А хозяина его звали Куга или Куха. Иногда он произносил свое имя так, иногда иначе, но всегда очень невнятно. Он вообще как-то странно говорил: звуки доносились откуда-то из глубины его горла, словно что-то мешало им вырваться наружу, словно в глотке у него застряли и перекатываются мелкие камешки. Вернувшись в пещеру, Куга первым делом садился возле меня, давал мне свежей воды и немного поесть: обычно это было несколько тонких полосок вяленого мяса или рыбы, а иногда и немного ягод, когда они стали наконец созревать. Но кормил он меня всегда понемножку.

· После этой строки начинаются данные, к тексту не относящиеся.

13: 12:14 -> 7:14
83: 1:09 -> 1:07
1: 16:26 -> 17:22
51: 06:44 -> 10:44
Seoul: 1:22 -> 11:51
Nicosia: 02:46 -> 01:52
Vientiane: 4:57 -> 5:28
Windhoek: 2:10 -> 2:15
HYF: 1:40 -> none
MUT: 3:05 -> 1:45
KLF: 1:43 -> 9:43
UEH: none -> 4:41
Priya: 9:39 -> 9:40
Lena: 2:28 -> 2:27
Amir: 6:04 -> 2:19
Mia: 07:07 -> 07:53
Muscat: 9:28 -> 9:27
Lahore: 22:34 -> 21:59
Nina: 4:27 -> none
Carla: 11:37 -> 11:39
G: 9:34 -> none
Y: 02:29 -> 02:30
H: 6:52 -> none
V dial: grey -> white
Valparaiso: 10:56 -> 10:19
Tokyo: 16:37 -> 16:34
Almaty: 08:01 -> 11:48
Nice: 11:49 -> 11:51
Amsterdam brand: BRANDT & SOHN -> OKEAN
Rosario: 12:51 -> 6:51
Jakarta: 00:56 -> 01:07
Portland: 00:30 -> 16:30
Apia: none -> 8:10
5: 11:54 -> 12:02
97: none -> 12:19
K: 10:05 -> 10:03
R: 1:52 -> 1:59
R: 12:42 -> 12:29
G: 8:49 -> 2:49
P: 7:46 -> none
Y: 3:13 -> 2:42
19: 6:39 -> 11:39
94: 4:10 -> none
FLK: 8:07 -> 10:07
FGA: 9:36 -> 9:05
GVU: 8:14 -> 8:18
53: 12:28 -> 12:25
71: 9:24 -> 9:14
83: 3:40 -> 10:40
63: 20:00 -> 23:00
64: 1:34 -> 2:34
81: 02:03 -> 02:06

— С чего это ты так оголодал-то? — спрашивал он. — И зачем сюда забрел? — Он вообще говорил довольно много и не только со мной; я часто слышал, как он где-то в другой части пещеры разговаривает сам с собой или со своей собакой, но всегда негромко и довольно невнятно — он явно и не ждал ответа на свои слова. У меня же он все допытывался: — Никак я не пойму, что тебя заставило голодать? Еды-то кругом полно. Поищешь и найдешь. Я-то сперва решил, что ты из Деррама и они снова вздумали за мной охотиться. Вот и пошел за тобой. Шел и наблюдал. Я, видишь ли, могу хоть весь день за кем-нибудь наблюдать. А Стражу я сказал: лежи и молчи. Потом ты вроде бы дальше собрался идти, я и успокоился. Но ты взял да и поперся прямо сюда. И что я, по-твоему, должен был делать? Ты нахально лезешь прямо ко мне в пещеру и меня не замечаешь хоть я и стою у тебя за спиной с дубинкой в руке, вот я и врезал тебе по башке — хрясь! — И он, изобразив, как это было, рассмеялся, показывая свои редкие коричневые зубы. — Ты ведь небось меня так и не заметил? В общем, я уж решил, что прикончил тебя. Ты ведь свалился, точно сухая ветка с дерева. Так на месте и рухнул. Ну и ладно, думаю, убил так убил! И поделом этим нахалам из Деррама! Вдруг смотрю — да это ж совсем мальчишка! Сампа, Сампа, думаю, до чего я дошел! Мальчишку ни за что ни про что прикончил! Ан нет, оказалось, ты вовсе и не мертвый, а очень даже живой! Вон, даже и башку свою пустую о камни не расквасил! Но упал, точно ветка сухая. А уж тощий! Я тебя с земли одной рукой поднял, точно козленка. Я ведь сильный! Они все это знают! Потому сюда и не суются. А ты-то чего сунулся, парень? Что тебя заставило? И почему так голодал? Лежал, точно мертвый, а у самого в кармане денег — не перечесть! И бронзовых монет, и серебряных, и с ликами богов! Богатый, как король Кумбело! Ну скажи, чего ж ты голодал-то? И чего тебя сюда-то занесло с такими деньгами? Ты что, оленя у госпожи нашей Йене купить хотел. Или ты, может, не в себе, а? Ты, случаем, не спятил? А, парень? — Он кивнул. — Ну да, точно спятил! — Он добродушно усмехнулся и доверительно сообщил: — Так ведь и я тоже, парень, спятил. Меня так и прозвали — Чокнутый Куга. — Он снова тихонько засмеялся и дат мне тоненькую полоску сладковатого мяса, волокнистого и чуть горьковатого, с привкусом дыма и пепла. Я медленно жевал, и рот мой был полон голодной слюны.